The State Department might be expected to put up some resistance to legislative meddling in its mission. "That was [its] initial reaction toward the anti-trafficking legislation that was passed in both houses. That was also the initial reaction of the international religious freedom legislation," says Lorne Craner, head of the International Republican Institute and former assistant secretary for democracy, human rights and labor in the Bush administration. The State Department eventually successfully adapted to the institutional changes mandated by both pieces of legislation, he notes. "And given the president's words and his actions, I think at this point [the act] will get a more sympathetic hearing from the ... leadership than the trafficking or religious freedom legislation did."

Although a bill promoting democracy with bipartisan support might seem to be noncontroversial, conservatives have traditionally expressed skepticism toward the strain of messianic unilateralism that runs through neoconservative thought. As Jeane Kirkpatrick wrote 15 years ago in "The National Interest," "It is not the American purpose to establish 'universal dominance' in the provocative formulation of Charles Krauthammer -- not even the universal dominance of democracy."

It's not only conservatives who find fault with the strategy of putting democracy above all other considerations. "The inevitable fact is that in some places it is necessary to weigh competing American interests against one another," argues Thomas Carothers, director of the Democracy and Rule of Law project at the Carnegie Endowment for International Peace. "And this bill seems to assume an 'all democracy all the time' approach to foreign policy without even seeming to acknowledge deeper tensions between a democracy goal and other economic and security goals."

It also fails to take into account pressing short-term issues such as North Korea's nuclear weapons and China's growing influence in the international arena, Carothers says. "This bill doesn't seem to acknowledge that conceiving of our relationship with China as a democracy mission is probably not going to happen and will not help integrate China into the international political and economic system in the next two to 10 years."

Phyllis Bennis, a fellow at the progressive Institute for Policy Studies, sees the bill as an effort to give what are seen as negative U.S. policies, particularly in the Middle East, a more positive spin. (Bush's nomination of longtime advisor Karen Hughes as undersecretary of state for public diplomacy is clearly another part of that effort.) The bill uses "the power of the U.S. military occupation and military presence in the region since 9/11 to declare that a new historical moment has arrived," she says. "The problem is that all the things the Bush administration wanted to fight against turned out to be lies -- Iraq's nukes, potential weapons of mass destruction, links with al-Qaida. You can always say that you're fighting for democracy because it is such an elusive concept."

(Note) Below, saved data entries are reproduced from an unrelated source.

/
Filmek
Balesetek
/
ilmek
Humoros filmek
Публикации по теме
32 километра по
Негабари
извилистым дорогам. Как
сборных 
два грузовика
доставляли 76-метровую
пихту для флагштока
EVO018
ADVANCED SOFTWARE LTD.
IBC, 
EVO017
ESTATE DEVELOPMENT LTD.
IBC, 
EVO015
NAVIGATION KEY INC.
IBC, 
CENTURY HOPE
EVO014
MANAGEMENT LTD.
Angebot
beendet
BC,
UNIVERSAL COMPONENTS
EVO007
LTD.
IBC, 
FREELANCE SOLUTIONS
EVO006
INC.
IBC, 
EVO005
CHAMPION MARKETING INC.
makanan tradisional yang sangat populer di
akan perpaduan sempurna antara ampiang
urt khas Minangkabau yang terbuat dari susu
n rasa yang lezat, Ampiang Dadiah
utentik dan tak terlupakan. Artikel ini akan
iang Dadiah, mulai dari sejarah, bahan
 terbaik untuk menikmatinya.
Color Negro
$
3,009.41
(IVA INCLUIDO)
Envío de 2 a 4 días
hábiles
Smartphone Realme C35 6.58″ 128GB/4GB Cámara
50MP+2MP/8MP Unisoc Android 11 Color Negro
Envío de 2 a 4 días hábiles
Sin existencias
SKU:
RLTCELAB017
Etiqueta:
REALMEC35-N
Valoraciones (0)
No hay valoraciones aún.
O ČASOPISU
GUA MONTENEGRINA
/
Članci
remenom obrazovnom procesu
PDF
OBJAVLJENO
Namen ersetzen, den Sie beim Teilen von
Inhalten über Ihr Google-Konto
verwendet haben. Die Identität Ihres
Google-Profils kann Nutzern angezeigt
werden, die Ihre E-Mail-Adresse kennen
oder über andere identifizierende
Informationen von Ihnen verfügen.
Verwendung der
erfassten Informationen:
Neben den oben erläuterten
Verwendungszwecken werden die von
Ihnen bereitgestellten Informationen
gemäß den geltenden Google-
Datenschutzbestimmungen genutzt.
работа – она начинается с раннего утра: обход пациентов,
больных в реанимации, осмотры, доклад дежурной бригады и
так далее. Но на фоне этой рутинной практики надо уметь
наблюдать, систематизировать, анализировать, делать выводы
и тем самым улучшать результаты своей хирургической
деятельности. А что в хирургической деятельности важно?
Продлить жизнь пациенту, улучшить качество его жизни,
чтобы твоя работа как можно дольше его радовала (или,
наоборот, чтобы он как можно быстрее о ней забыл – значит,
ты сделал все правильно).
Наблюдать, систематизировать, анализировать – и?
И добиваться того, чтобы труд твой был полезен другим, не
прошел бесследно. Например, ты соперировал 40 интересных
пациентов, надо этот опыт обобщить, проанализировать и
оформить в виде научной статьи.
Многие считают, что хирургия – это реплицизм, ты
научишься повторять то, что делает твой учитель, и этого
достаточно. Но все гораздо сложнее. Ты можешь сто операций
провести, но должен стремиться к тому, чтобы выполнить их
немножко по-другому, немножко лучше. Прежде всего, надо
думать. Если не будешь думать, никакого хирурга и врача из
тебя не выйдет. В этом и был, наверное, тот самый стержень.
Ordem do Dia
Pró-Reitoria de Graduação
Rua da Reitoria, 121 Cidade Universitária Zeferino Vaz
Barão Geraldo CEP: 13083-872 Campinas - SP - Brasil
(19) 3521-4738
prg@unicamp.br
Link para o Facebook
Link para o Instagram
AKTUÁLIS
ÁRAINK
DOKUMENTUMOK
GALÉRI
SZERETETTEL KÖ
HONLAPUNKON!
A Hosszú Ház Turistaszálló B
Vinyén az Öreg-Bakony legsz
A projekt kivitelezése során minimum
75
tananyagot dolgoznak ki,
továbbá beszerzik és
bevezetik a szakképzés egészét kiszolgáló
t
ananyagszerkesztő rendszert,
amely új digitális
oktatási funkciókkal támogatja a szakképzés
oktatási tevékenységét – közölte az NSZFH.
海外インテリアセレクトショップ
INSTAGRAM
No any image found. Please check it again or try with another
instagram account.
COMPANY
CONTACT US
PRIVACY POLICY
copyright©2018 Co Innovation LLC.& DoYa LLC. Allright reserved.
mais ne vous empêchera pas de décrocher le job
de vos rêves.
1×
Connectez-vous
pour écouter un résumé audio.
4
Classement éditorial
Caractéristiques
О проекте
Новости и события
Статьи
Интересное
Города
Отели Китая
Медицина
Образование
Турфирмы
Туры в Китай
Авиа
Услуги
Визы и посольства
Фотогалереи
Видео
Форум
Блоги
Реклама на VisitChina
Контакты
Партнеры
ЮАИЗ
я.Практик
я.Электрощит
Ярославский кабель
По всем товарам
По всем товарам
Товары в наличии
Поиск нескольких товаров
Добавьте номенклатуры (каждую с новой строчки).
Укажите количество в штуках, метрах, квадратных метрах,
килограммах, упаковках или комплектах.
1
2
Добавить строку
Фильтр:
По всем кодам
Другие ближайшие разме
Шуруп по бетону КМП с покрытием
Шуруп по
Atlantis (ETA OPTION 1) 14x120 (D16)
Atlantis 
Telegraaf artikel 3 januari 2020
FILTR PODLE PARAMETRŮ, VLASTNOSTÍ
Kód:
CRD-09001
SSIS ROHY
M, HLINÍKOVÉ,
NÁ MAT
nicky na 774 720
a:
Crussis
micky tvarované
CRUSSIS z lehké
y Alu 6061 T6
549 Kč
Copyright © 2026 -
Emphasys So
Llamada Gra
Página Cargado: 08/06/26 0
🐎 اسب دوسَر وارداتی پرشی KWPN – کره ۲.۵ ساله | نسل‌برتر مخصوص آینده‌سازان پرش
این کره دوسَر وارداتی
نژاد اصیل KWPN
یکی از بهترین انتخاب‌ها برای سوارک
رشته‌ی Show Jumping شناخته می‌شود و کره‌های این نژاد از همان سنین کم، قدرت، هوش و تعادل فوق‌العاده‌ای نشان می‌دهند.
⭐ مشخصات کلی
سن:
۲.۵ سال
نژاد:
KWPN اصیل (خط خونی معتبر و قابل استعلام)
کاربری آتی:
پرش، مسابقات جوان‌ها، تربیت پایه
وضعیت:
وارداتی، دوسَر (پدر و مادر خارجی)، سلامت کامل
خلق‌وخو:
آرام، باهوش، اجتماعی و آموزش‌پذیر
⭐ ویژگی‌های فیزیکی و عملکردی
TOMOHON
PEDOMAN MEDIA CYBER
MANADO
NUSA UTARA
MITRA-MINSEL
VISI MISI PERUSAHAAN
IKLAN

Bennis adds that the Bush administration's "claiming credit for the move to democratization is very insulting to the peoples of these countries -- the Palestinians, the Egyptians, the Syrians, the Lebanese. These democratization attempts have been in place for the last 25 years at least, and have failed because of the efforts of the U.S. government."

The issue of U.S. hypocrisy also troubles former ambassador Palmer, a supporter of the bill. "Young Arabs see us as inconsistent, as promoting democracy but propping up the Saudi dictators. They feel that we're not credible." He believes that the ADVANCE Democracy Act will eliminate the double standards by which the U.S. government supports democracy some of the time, in some places.

Carnegie's Carothers, however, argues, "You cannot legislate the elimination of double standards in America's approach to democracy in the world, because those double standards are based on the fact that our interests don't always go together despite all the nice rhetoric in presidential speeches."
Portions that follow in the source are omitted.